What if you bought this shiny new crib for your store. It measures 62″ wide and 35″ deep. It takes up 15 square feet of your store.
What if six months after you bought it, you still hadn’t sold it?
One calculation some stores use to see how healthy their sales are is Sales per Square Foot. Take your total annual sales and divide it by square footage of selling space to find out your Sales per Square Foot.
Now you know how much business you should be doing for those 15 square feet.
But if you haven’t sold a single crib, where are you? You’re in the hole. You’re out whatever it cost to bring that crib in. You are in negative numbers.
Not only have you not made any money, you’ve lost money on that space.
And chances are, since no one wanted that crib in the last six months, just taking 10% off the price isn’t going to move it any faster.
The best move is to mark it at cost and sell it quickly. Get it out of there. Get back to zero for your 15 square feet. Then you have six more months to try something else in that space that will make you money.
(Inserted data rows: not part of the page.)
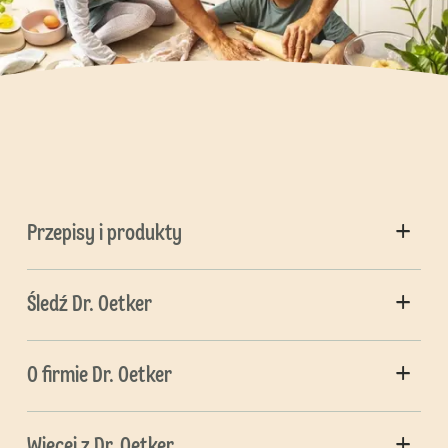
Przepisy i produkty
Śledź Dr. Oetker
O firmie Dr. Oetker
Więcej z Dr. Oetker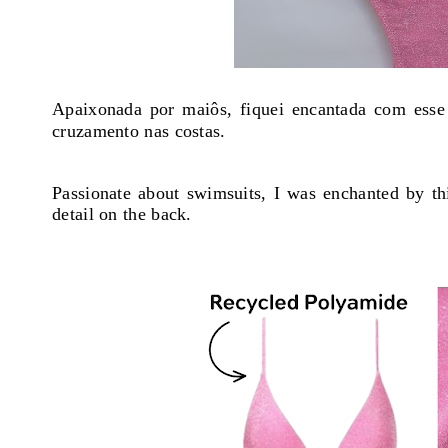
Apaixonada por maiôs, fiquei encantada com esse
cruzamento nas costas.
Passionate about swimsuits, I was enchanted by th
detail on the back.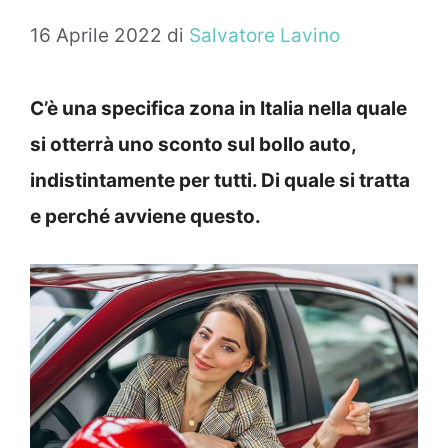
16 Aprile 2022
di
Salvatore Lavino
C’è una specifica zona in Italia nella quale
si otterrà uno sconto sul bollo auto,
indistintamente per tutti. Di quale si tratta
e perché avviene questo.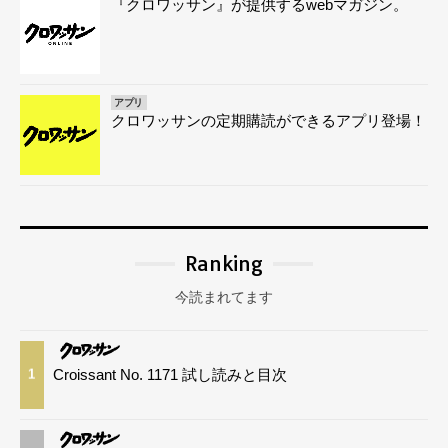
『クロワッサン』が提供するwebマガジン。
アプリ
クロワッサンの定期購読ができるアプリ登場！
Ranking
今読まれてます
Croissant No. 1171 試し読みと目次
1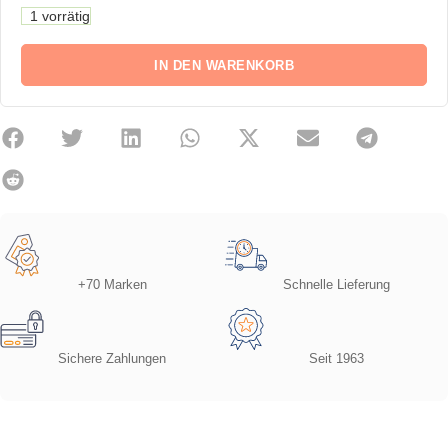
1 vorrätig
IN DEN WARENKORB
+70 Marken
Schnelle Lieferung
Sichere Zahlungen
Seit 1963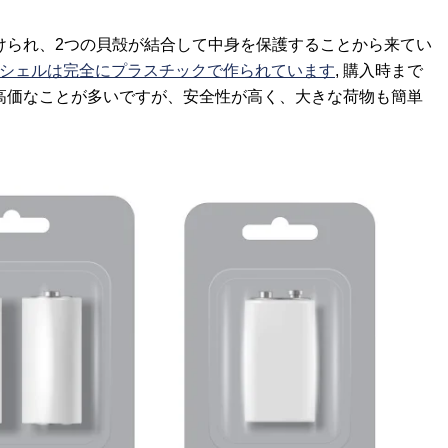
けられ、2つの貝殻が結合して中身を保護することから来てい
シェルは完全にプラスチックで作られています
, 購入時まで
高価なことが多いですが、安全性が高く、大きな荷物も簡単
Hey, we all make bad buying decisions, dogs that just won’t hunt. That’s part of the retail game. But a worse decision is not getting rid of the dogs soon enough.
Make sense?
-Phil Wrzesinski
www.PhilsForum.com
PS If you want to know more about managing your inventory including the two formulas every retailer should know and track, download my FREE eBook on Inventory Management.
PPS Follow this link for my post on the best way to make your dogs bark.
PPPS Check with your industry to see if there are standards for what your Sales per Square Foot should be. But understand that every store is different. The bigger your store, the more of your space might be used for extra cash registers or wide aisles for shopping carts, thus lowering your numbers.